Opinión

La ignorancia debería ser delito

Qué sabios eran nuestros incultos ancestros. Mi abuela Julia, mujer de mil verbigracias y exiguas viceversas, era un iletrado pozo de sabiduría. No conocía los grafemas, ni los números arábigos, ni los signos diacríticos; su firma era digital (firmaba con el dedo), pero cuando a falta de buena praxis intentaba alguien driblarla por el flanco de la verborrea, le zancadilleaba diligente: “deixate de leria” (corta el rollo, para los que no entendáis la lengua de Rosalía).

Era de Xacebáns, en la falda de la Sierra de Penagache; el mundo carburaba en analógico, Ourense todavía en blanco y negro. Julia, mester de sus labores, oreada por las intemperies y cincelada por la penuria, se casó con mi abuelo Antonio, capitán de carabineros, que a lomos de su alazán la impresionó con su uniforme e hidalguía: “A Serra de Penagache/ o subila costa moito/ pero ten unhas faldiñas/ que a calquera volven louco”. Julia, “doña Julia” para quienes la trataban, a pesar de ser analfabeta fue quien llevó las riendas del hogar, la matriarca, el oráculo interactivo de vecinos y familia.
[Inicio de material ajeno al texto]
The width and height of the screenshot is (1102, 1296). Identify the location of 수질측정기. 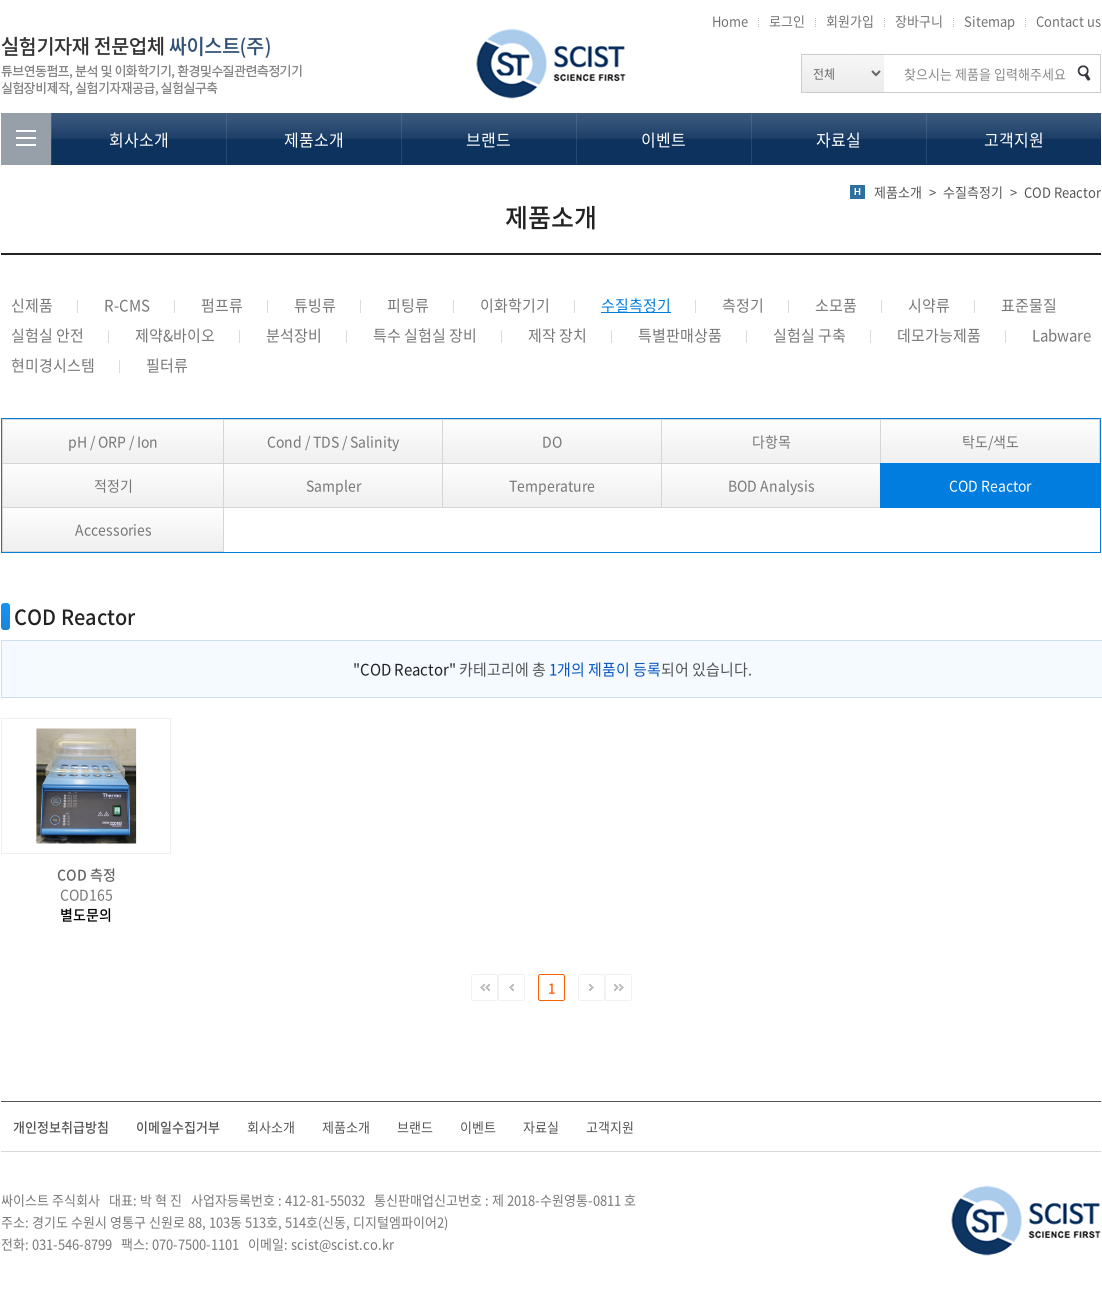
(636, 305).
Sus hijos, todos ilustrados, hicieron carrera en diversos oficios. Un servidor, a mucha honra, aún porta su denominación de origen.     

Analfabetos los ha habido siempre. Muchos en Galicia. Pero antaño ellos mismos se consideraban una afrenta, un estigma social (la autoestima de los gallegos tampoco es que deslumbrara por su brillo); ansiaban aprender, se les iba en ello el deseo reprimido de un deseo; la vida no les daba para tanto. “Para el descanso del asno” dijo, rebuznó más bien, el sobrevalorado filósofo vasco Miguel de Unamuno que habían sido creados los gallegos.
Hogaño, como aquellos burgueses rentistas del siglo dieciocho que se exhibían por el boulevard con la parienta, se lleva del bracete  (tatuado, a poder ser) con ínfulas de sapiencia la incultura; se presume de ser cateto, de no haber entrado jamás en un museo, de no pisar ni por asomo una biblioteca, de no haber bebido en otro códice de ciencia, que no sea el huero mamotreto de las redes sociales.

La ignorancia se cura, la estulticia es endémica; la ignorancia es el germen de la división, del racismo, del sexismo, de la violencia; la estulticia es tendencia: “stultorum infinitus est numerus” (el número de idiotas es infinito). La hodierna juvenil pedantería, hace que la ignorancia se cronifique y devenga en amenaza: “perversi difficili corrigitur” (los perversos difícilmente se corrigen). El ignorante contemporáneo es malvado, abusivo, ignominioso: teniendo todos los medios a su alcance, no quiere aprender. Luego pasa lo que pasa, y nos escandaliza. 

La ignorancia, en la era de la información, de la conectividad, de los JASP (jóvenes, aunque sobradamente patanes), debería ser delito.